§ **Task to carry out**
From the first line to the last, restate the material word for word; pictures stay out.

§ **Dataset records**
"""

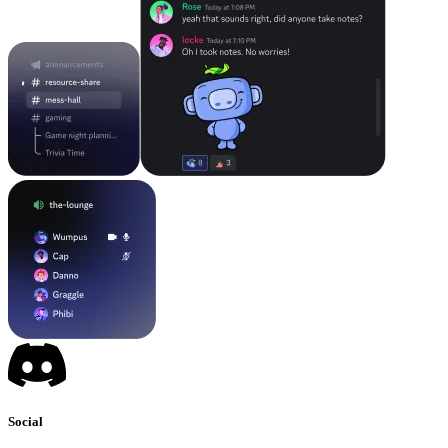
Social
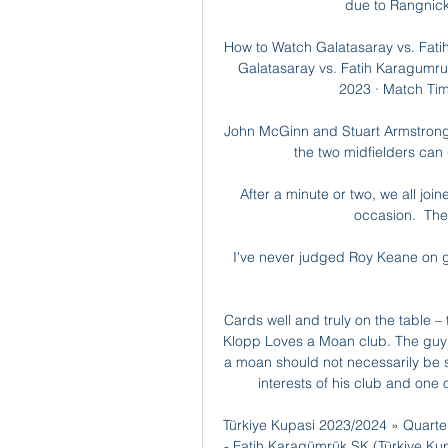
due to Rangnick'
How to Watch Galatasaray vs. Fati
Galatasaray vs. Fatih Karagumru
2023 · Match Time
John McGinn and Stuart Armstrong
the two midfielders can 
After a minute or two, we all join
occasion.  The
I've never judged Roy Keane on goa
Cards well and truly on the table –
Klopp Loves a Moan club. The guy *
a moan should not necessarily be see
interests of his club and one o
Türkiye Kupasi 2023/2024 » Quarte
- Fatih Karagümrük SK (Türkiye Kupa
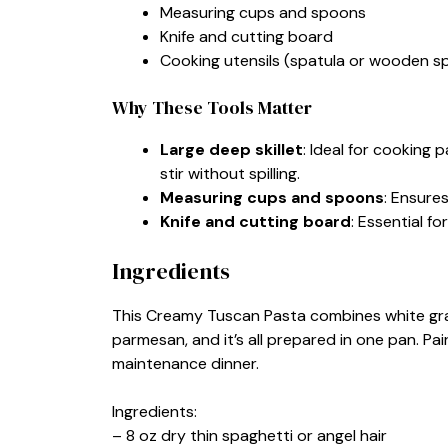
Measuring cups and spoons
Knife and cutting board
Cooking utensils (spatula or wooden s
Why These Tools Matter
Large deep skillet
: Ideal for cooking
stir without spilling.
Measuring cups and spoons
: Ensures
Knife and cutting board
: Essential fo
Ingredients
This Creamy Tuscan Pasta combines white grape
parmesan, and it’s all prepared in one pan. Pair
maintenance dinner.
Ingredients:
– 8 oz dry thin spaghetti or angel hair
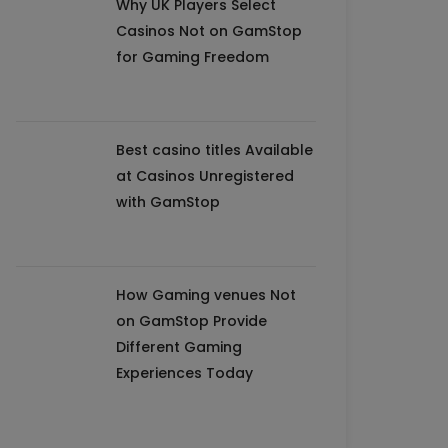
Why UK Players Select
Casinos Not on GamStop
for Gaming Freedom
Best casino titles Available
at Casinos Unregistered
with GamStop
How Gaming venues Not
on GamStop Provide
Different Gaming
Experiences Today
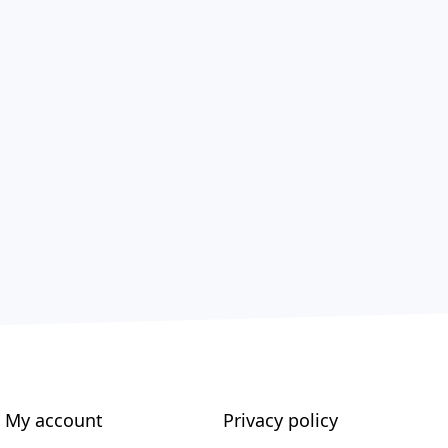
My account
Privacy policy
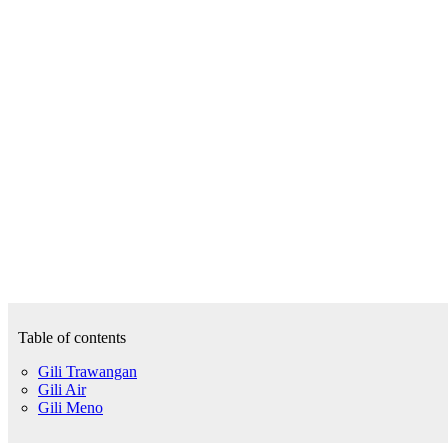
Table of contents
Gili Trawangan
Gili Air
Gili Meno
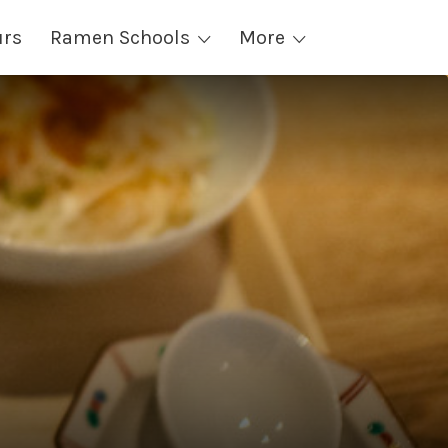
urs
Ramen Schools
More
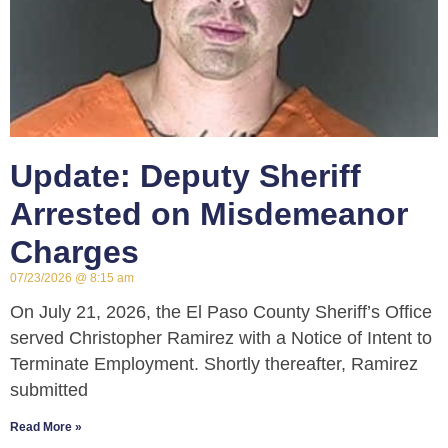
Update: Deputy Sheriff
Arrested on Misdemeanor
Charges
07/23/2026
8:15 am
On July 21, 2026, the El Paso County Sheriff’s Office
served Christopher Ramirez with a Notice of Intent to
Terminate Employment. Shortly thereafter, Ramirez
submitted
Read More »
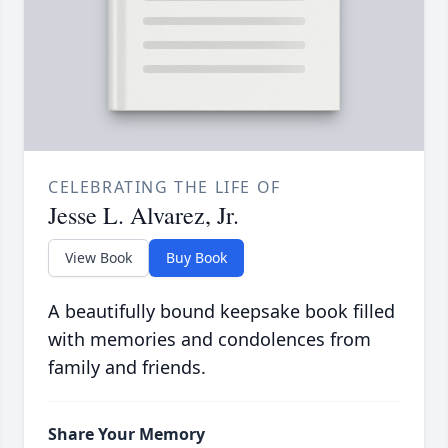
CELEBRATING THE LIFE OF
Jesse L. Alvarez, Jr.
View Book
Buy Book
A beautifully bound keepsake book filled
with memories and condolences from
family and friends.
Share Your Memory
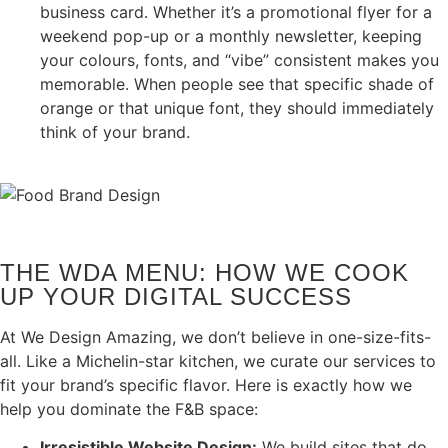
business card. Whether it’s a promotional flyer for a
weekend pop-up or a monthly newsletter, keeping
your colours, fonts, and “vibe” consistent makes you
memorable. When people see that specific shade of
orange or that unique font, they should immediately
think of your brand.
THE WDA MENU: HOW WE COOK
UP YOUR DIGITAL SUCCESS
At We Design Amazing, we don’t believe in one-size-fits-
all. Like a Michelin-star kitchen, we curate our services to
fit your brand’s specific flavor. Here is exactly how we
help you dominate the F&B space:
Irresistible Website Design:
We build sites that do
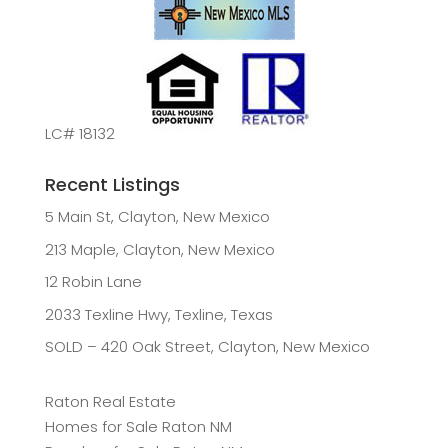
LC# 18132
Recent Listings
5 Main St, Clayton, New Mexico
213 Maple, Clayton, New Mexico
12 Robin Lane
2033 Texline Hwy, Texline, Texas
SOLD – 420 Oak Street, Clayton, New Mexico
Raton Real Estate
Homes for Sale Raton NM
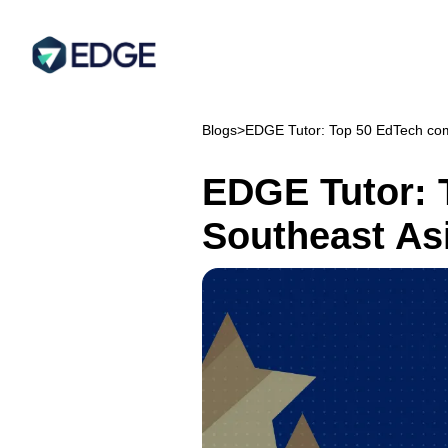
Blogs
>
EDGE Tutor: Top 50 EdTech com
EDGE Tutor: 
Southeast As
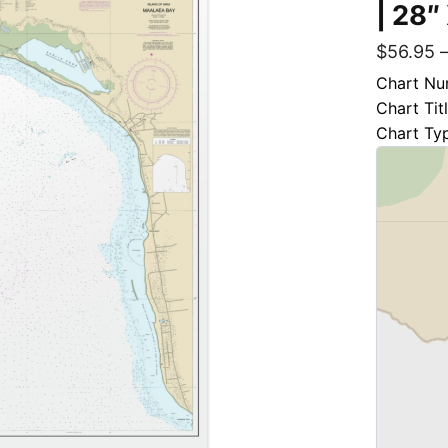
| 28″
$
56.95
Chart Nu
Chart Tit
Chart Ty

"""

§ **Task response**
Social
due to Rangnick'
How to Watch Galatasaray vs. Fati
Galatasaray vs. Fatih Karagumru
2023 · Match Time
John McGinn and Stuart Armstrong
the two midfielders can 
After a minute or two, we all join
occasion.  The
I've never judged Roy Keane on goa
Cards well and truly on the table –
Klopp Loves a Moan club. The guy *
a moan should not necessarily be see
interests of his club and one o
Türkiye Kupasi 2023/2024 » Quarte
- Fatih Karagümrük SK (Türkiye Kupa
Measuring cups and spoons
Knife and cutting board
Cooking utensils (spatula or wooden s
Why These Tools Matter
Large deep skillet
: Ideal for cooking
stir without spilling.
Measuring cups and spoons
: Ensures
Knife and cutting board
: Essential fo
Ingredients
This Creamy Tuscan Pasta combines white grape
parmesan, and it’s all prepared in one pan. Pair
maintenance dinner.
Ingredients:
– 8 oz dry thin spaghetti or angel hair
Why UK Players Select
Casinos Not on GamStop
for Gaming Freedom
Best casino titles Available
at Casinos Unregistered
with GamStop
How Gaming venues Not
on GamStop Provide
Different Gaming
Experiences Today
My account
Privacy policy
Table of contents
Gili Trawangan
Gili Air
Gili Meno
urs
Ramen Schools
More
Update: Deputy Sheriff
Arrested on Misdemeanor
Charges
07/23/2026
8:15 am
On July 21, 2026, the El Paso County Sheriff’s Office
served Christopher Ramirez with a Notice of Intent to
Terminate Employment. Shortly thereafter, Ramirez
submitted
Read More »
CELEBRATING THE LIFE OF
Jesse L. Alvarez, Jr.
View Book
Buy Book
A beautifully bound keepsake book filled
with memories and condolences from
family and friends.
Share Your Memory
business card. Whether it’s a promotional flyer for a
weekend pop-up or a monthly newsletter, keeping
your colours, fonts, and “vibe” consistent makes you
memorable. When people see that specific shade of
orange or that unique font, they should immediately
think of your brand.
THE WDA MENU: HOW WE COOK
UP YOUR DIGITAL SUCCESS
At We Design Amazing, we don’t believe in one-size-fits-
all. Like a Michelin-star kitchen, we curate our services to
fit your brand’s specific flavor. Here is exactly how we
help you dominate the F&B space:
Irresistible Website Design:
We build sites that do
LC# 18132
Recent Listings
5 Main St, Clayton, New Mexico
213 Maple, Clayton, New Mexico
12 Robin Lane
2033 Texline Hwy, Texline, Texas
SOLD – 420 Oak Street, Clayton, New Mexico
Raton Real Estate
Homes for Sale Raton NM
Blogs
>
EDGE Tutor: Top 50 EdTech com
EDGE Tutor: 
Southeast As
| 28″
$
56.95
Chart Nu
Chart Tit
Chart Ty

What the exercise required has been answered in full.